Nick Walsh, Head of Corporate Development of the Association of British Dispensing Opticians, updates us on the fast-moving developments in the eye care sector, specifically on the design & manufacture of both frames and lenses for glasses
In my most recent article for Open Access Government, there was mention of changes in the eye care and eyewear sector based around additive manufacturing, 3D printing by its better-known name. In this article, I revisit this area to show that things are moving fast both in the design and manufacture of both frames and lenses for glasses.
Materialise is an example of a company that pioneers in many areas in the use of 3D printing technologies. A brief look at their timeline shows how great the scope for additive manufacturing has increased in the last 30 years. Concentrating on eyewear alone, the benefits of 3D printing can be split into:
- Customisation with 3D printing can take on many elements, including the choice of materials used, finishes of the materials, design features, aesthetic features, and co-creation with eyewear designers, all whilst ensuring the basic function and fit of a spectacle frame are maintained. The use of a facial scan of the patient enables the frame fit to be fully bespoke. Yuniku by HOYA is an exciting example of how this can work.
- By printing to order, an optician can eliminate the financial risk of holding large numbers of frames in stock, which was often to be able to showcase the size and colour variables of a single style.
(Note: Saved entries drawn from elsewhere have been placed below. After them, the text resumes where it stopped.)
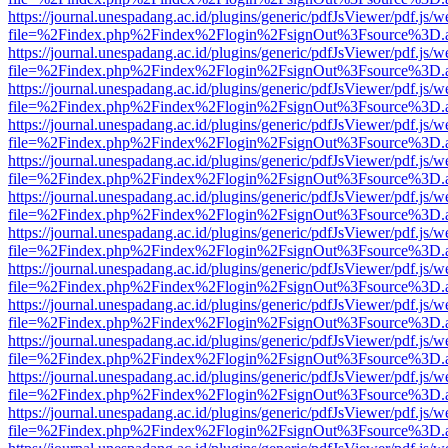
https://journal.unespadang.ac.id/plugins/generic/pdfJsViewer/pdf.js/
file=%2Findex.php%2Findex%2Flogin%2FsignOut%3Fsource%3D.ame
https://journal.unespadang.ac.id/plugins/generic/pdfJsViewer/pdf.js/
file=%2Findex.php%2Findex%2Flogin%2FsignOut%3Fsource%3D.ame
https://journal.unespadang.ac.id/plugins/generic/pdfJsViewer/pdf.js/
file=%2Findex.php%2Findex%2Flogin%2FsignOut%3Fsource%3D.ame
https://journal.unespadang.ac.id/plugins/generic/pdfJsViewer/pdf.js/
file=%2Findex.php%2Findex%2Flogin%2FsignOut%3Fsource%3D.ame
https://journal.unespadang.ac.id/plugins/generic/pdfJsViewer/pdf.js/
file=%2Findex.php%2Findex%2Flogin%2FsignOut%3Fsource%3D.ame
https://journal.unespadang.ac.id/plugins/generic/pdfJsViewer/pdf.js/
file=%2Findex.php%2Findex%2Flogin%2FsignOut%3Fsource%3D.ame
https://journal.unespadang.ac.id/plugins/generic/pdfJsViewer/pdf.js/
file=%2Findex.php%2Findex%2Flogin%2FsignOut%3Fsource%3D.ame
https://journal.unespadang.ac.id/plugins/generic/pdfJsViewer/pdf.js/
file=%2Findex.php%2Findex%2Flogin%2FsignOut%3Fsource%3D.ame
https://journal.unespadang.ac.id/plugins/generic/pdfJsViewer/pdf.js/
file=%2Findex.php%2Findex%2Flogin%2FsignOut%3Fsource%3D.ame
https://journal.unespadang.ac.id/plugins/generic/pdfJsViewer/pdf.js/
file=%2Findex.php%2Findex%2Flogin%2FsignOut%3Fsource%3D.ame
https://journal.unespadang.ac.id/plugins/generic/pdfJsViewer/pdf.js/
file=%2Findex.php%2Findex%2Flogin%2FsignOut%3Fsource%3D.ame
https://journal.unespadang.ac.id/plugins/generic/pdfJsViewer/pdf.js/
file=%2Findex.php%2Findex%2Flogin%2FsignOut%3Fsource%3D.ame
- The sustainability credentials of additive manufacture versus subtractive manufacture have been known for some time. These credentials include the reduction of water used, and the reduction of waste material produced. A recent collaboration between Materialise and Arkema has seen the introduction of ARKEMA Rilsan® Clear polyamide (Polyamide 11 – PA11) into the 3D printing of frames. The material is nylon bioplastic derived from a renewable source of castor beans. The G850 grade has been specially designed for injection moulding applications, ideally suited for eyewear frames.
The 3D printing of a frame to a patient’s precise facial characteristics presents exciting new possibilities for opticians to offer their own bespoke ranges in the future with the benefits already mentioned.
Remaining with the theme of additive manufacturing, another powerful development is seen with Luxexcel. Their technology allows the additive manufacture of ophthalmic quality lenses for use in glasses. Whilst the possibilities for the design and manufacture of lenses could be seen as endless, a resurgence in interest in smart eyewear has seen Luxexcel show why 3D printing is the preferred method to integrate smart technologies into prescription lenses. Guido Groet, Chief Strategy Officer states, “our 3D printing technology integrates smart technologies, such as waveguides, holographic optical elements, and more, into 3D printed prescription lenses. Now there’s no need for smart eyewear developers to become opticians, and vice versa. We make prescription lens integration in smart eyewear a reality today at the push of a button.” (1)
This resurgence in interest in smart eyewear has also seen Apple Smartglass and Ray-Ban Stories products, amongst others, being teased and launched to the public. And don’t forget that the 3D printing process for frames is also favourable for smart eyewear design and production.
Smart eyewear offers another route to fulfilling a patient’s needs that opticians may not have considered previously but should be more aware of and abreast of the technologies involved.
E-commerce development in the eye care sector
Away from materials and manufacturing technologies, another interesting development has been regarding e-commerce. For many years, we have seen an e-commerce offering in the eyewear industry that is predominantly focused on contact lens supply, and to a lesser extent the supply of glasses due to the inherent issues of remote supply of a product that needs to not only look good but also must fit perfectly. Arguably, due to COVID-19, many bricks and mortar opticians have had to consider how e-commerce can fulfil the patient journey in a world where a visit to the practice may not be viable.
“Smart eyewear offers another route to fulfilling a patient’s needs that opticians may not have considered previously but should be more aware of and abreast of the technologies involved.”
To this end, we are now seeing more blended approaches with several well-known names going omnichannel. Warby Parker, Specsavers, Vision Express, and Lenscrafters are all now omnichannel players with the likes of Warby Parker now moving into bricks and mortar environments as the others named venture more into the e-commerce arena.
As mentioned in my previous article, e-commerce providers have been reliant on technology to deliver their offering and traditional opticians need to ensure that they offer an equivalent technology in the practice to appeal to a section of the patient base who value this and seek it out. Be that through omnichannel or through having skilled staff using the technology in practice, will be a decision of the business owner. A given though is that professionally qualified and well-trained staff are still needed. Their roles may change some, but their knowledge will still be vitally important.
Things to keep an eye out for
In summary, the design and manufacture elements of eyewear are seeing a shift towards sustainability and mass customisation enabled by additive manufacturing techniques and new materials.
Opticians need to stay informed of the new techniques and materials being used so that they will understand how to identify them and how to adjust or repair them, and importantly to advise patients in aftercare and correct cleaning products.
Omni-channel will continue to grow, not just in eyewear, but in many sectors to fulfil the needs of the public.